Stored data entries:
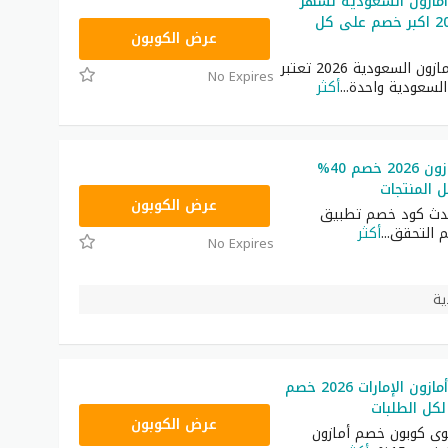
مازون السعودية لشهر
أغسطس 2026 اكبر خصم على كل
SAVE
عرض الكوبون
كوبون خصم أمازون السعودية 2026 تعتبر
No Expires
السعودية واحدة
...
أكثر
كود خصم أمازون 2026 خصم 40%
 المنتجات
SAVE
عرض الكوبون
دث كود خصم تطبيق
م التحقق
...
أكثر
No Expires
كوبون خصم أمازون الإمارات 2026 خصم
كل الطلبات
SAVE
عرض الكوبون
ى كوبون خصم أمازون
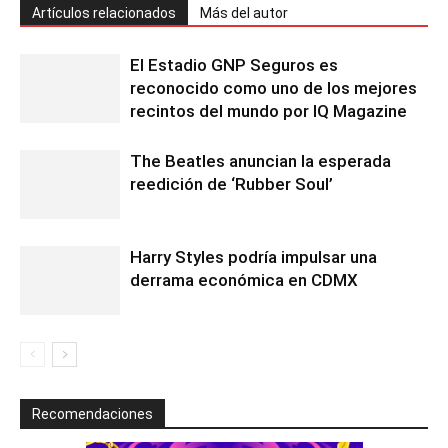
Artículos relacionados
Más del autor
El Estadio GNP Seguros es
reconocido como uno de los mejores
recintos del mundo por IQ Magazine
The Beatles anuncian la esperada
reedición de ‘Rubber Soul’
Harry Styles podría impulsar una
derrama económica en CDMX
Recomendaciones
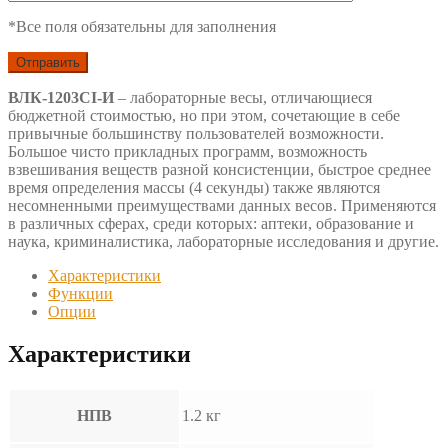
*Все поля обязательны для заполнения
ВЛК-1203СI-И
– лабораторные весы, отличающиеся
бюджетной стоимостью, но при этом, сочетающие в себе
привычные большинству пользователей возможности.
Большое чисто прикладных программ, возможность
взвешивания веществ разной консистенции, быстрое среднее
время определения массы (4 секунды) также являются
несомненными преимуществами данных весов. Применяются
в различных сферах, среди которых: аптеки, образование и
наука, криминалистика, лабораторные исследования и другие.
Характеристики
Функции
Опции
Характеристики
НПВ
1.2 кг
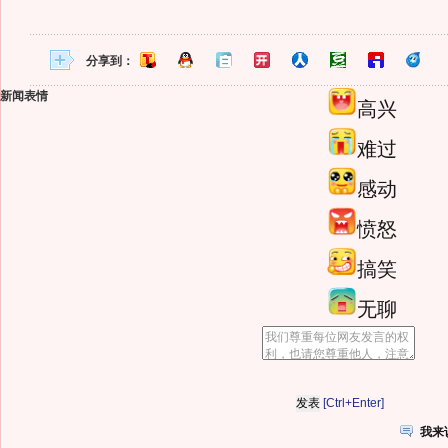
分享到：
新闻表情
高兴
难过
感动
愤怒
搞笑
无聊
[Ctrl+Enter]
我来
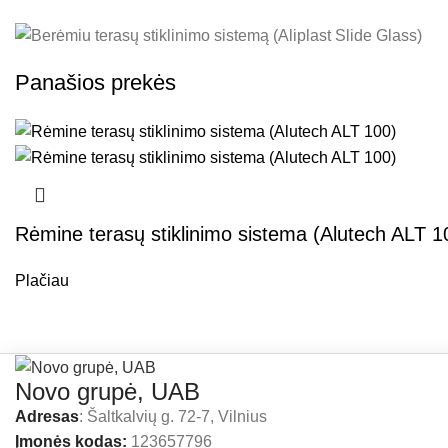
Panašios prekės
Rėmine terasų stiklinimo sistema (Alutech ALT 1
Plačiau
Novo grupė, UAB
Adresas
: Šaltkalvių g. 72-7, Vilnius
Įmonės kodas:
123657796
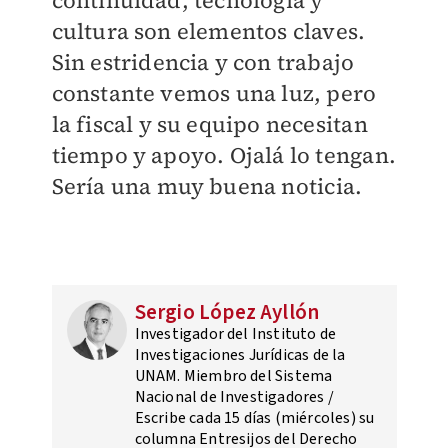
continuidad, tecnología y
cultura son elementos claves.
Sin estridencia y con trabajo
constante vemos una luz, pero
la fiscal y su equipo necesitan
tiempo y apoyo. Ojalá lo tengan.
Sería una muy buena noticia.
Sergio López Ayllón
Investigador del Instituto de
Investigaciones Jurídicas de la
UNAM. Miembro del Sistema
Nacional de Investigadores /
Escribe cada 15 días (miércoles) su
columna Entresijos del Derecho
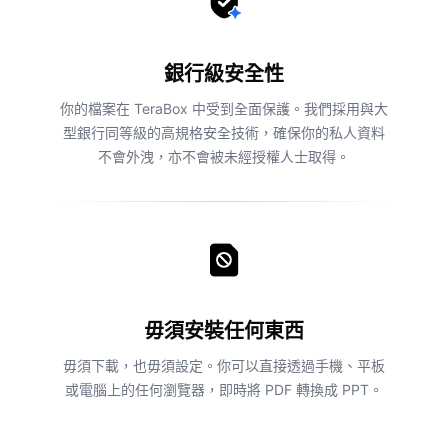
銀行級安全性
你的檔案在 TeraBox 中受到全面保護。我們採用與大
型銀行同等級的高規格安全技術，確保你的私人資料
不會外洩，亦不會被未經授權人士取得。
毋須安裝任何東西
毋須下載，也毋須設定。你可以直接透過手機、平板
或電腦上的任何瀏覽器，即時將 PDF 轉換成 PPT。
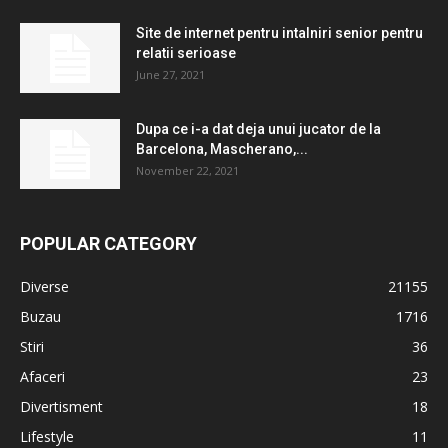
Site de internet pentru intalniri senior pentru
relatii serioase
June 27, 2021
Dupa ce i-a dat deja unui jucator de la
Barcelona, ​​Mascherano,...
November 22, 2021
POPULAR CATEGORY
Diverse
21155
Buzau
1716
Stiri
36
Afaceri
23
Divertisment
18
Lifestyle
11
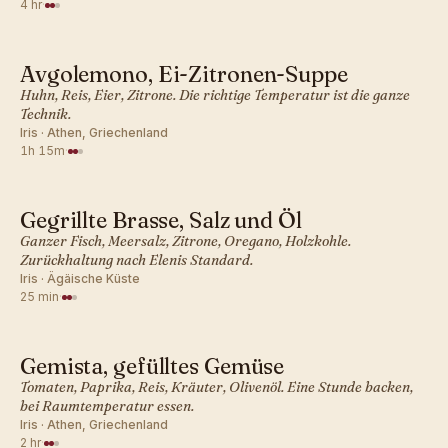
4 hr
·
Avgolemono, Ei-Zitronen-Suppe
GRIECHISCH · ABENDESSEN
Huhn, Reis, Eier, Zitrone. Die richtige Temperatur ist die ganze
Technik.
Iris · Athen, Griechenland
1h 15m
·
Gegrillte Brasse, Salz und Öl
GRIECHISCH · ABENDESSEN
Ganzer Fisch, Meersalz, Zitrone, Oregano, Holzkohle.
Zurückhaltung nach Elenis Standard.
Iris · Ägäische Küste
25 min
·
Gemista, gefülltes Gemüse
GRIECHISCH · ABENDESSEN
Tomaten, Paprika, Reis, Kräuter, Olivenöl. Eine Stunde backen,
bei Raumtemperatur essen.
Iris · Athen, Griechenland
2 hr
·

About this task ::
The answer must restate each entry word for word and contain no images.

Answer to the exercise ::
مازون السعودية لشهر
أغسطس 2026 اكبر خصم على كل
SAVE
عرض الكوبون
كوبون خصم أمازون السعودية 2026 تعتبر
No Expires
السعودية واحدة
...
أكثر
كود خصم أمازون 2026 خصم 40%
 المنتجات
SAVE
عرض الكوبون
دث كود خصم تطبيق
م التحقق
...
أكثر
No Expires
كوبون خصم أمازون الإمارات 2026 خصم
كل الطلبات
SAVE
عرض الكوبون
ى كوبون خصم أمازون
Artículos relacionados
Más del autor
El Estadio GNP Seguros es
reconocido como uno de los mejores
recintos del mundo por IQ Magazine
The Beatles anuncian la esperada
reedición de ‘Rubber Soul’
Harry Styles podría impulsar una
derrama económica en CDMX
Recomendaciones
*Все поля обязательны для заполнения
ВЛК-1203СI-И
– лабораторные весы, отличающиеся
бюджетной стоимостью, но при этом, сочетающие в себе
привычные большинству пользователей возможности.
Большое чисто прикладных программ, возможность
взвешивания веществ разной консистенции, быстрое среднее
время определения массы (4 секунды) также являются
несомненными преимуществами данных весов. Применяются
в различных сферах, среди которых: аптеки, образование и
наука, криминалистика, лабораторные исследования и другие.
Характеристики
Функции
Опции
Характеристики
НПВ
1.2 кг
分享到：
新闻表情
高兴
难过
感动
愤怒
搞笑
无聊
[Ctrl+Enter]
我来
Panašios prekės
Rėmine terasų stiklinimo sistema (Alutech ALT 1
Plačiau
Novo grupė, UAB
Adresas
: Šaltkalvių g. 72-7, Vilnius
Įmonės kodas:
123657796
continuidad, tecnología y
cultura son elementos claves.
Sin estridencia y con trabajo
constante vemos una luz, pero
la fiscal y su equipo necesitan
tiempo y apoyo. Ojalá lo tengan.
Sería una muy buena noticia.
Sergio López Ayllón
Investigador del Instituto de
Investigaciones Jurídicas de la
UNAM. Miembro del Sistema
Nacional de Investigadores /
Escribe cada 15 días (miércoles) su
columna Entresijos del Derecho
銀行級安全性
你的檔案在 TeraBox 中受到全面保護。我們採用與大
型銀行同等級的高規格安全技術，確保你的私人資料
不會外洩，亦不會被未經授權人士取得。
毋須安裝任何東西
毋須下載，也毋須設定。你可以直接透過手機、平板
或電腦上的任何瀏覽器，即時將 PDF 轉換成 PPT。
Site de internet pentru intalniri senior pentru
relatii serioase
June 27, 2021
Dupa ce i-a dat deja unui jucator de la
Barcelona, ​​Mascherano,...
November 22, 2021
POPULAR CATEGORY
Diverse
21155
Buzau
1716
Stiri
36
Afaceri
23
Divertisment
18
Lifestyle
11
4 hr
·
Avgolemono, Ei-Zitronen-Suppe
GRIECHISCH · ABENDESSEN
Huhn, Reis, Eier, Zitrone. Die richtige Temperatur ist die ganze
Technik.
Iris · Athen, Griechenland
1h 15m
·
Gegrillte Brasse, Salz und Öl
GRIECHISCH · ABENDESSEN
Ganzer Fisch, Meersalz, Zitrone, Oregano, Holzkohle.
Zurückhaltung nach Elenis Standard.
Iris · Ägäische Küste
25 min
·
Gemista, gefülltes Gemüse
GRIECHISCH · ABENDESSEN
Tomaten, Paprika, Reis, Kräuter, Olivenöl. Eine Stunde backen,
bei Raumtemperatur essen.
Iris · Athen, Griechenland
2 hr
·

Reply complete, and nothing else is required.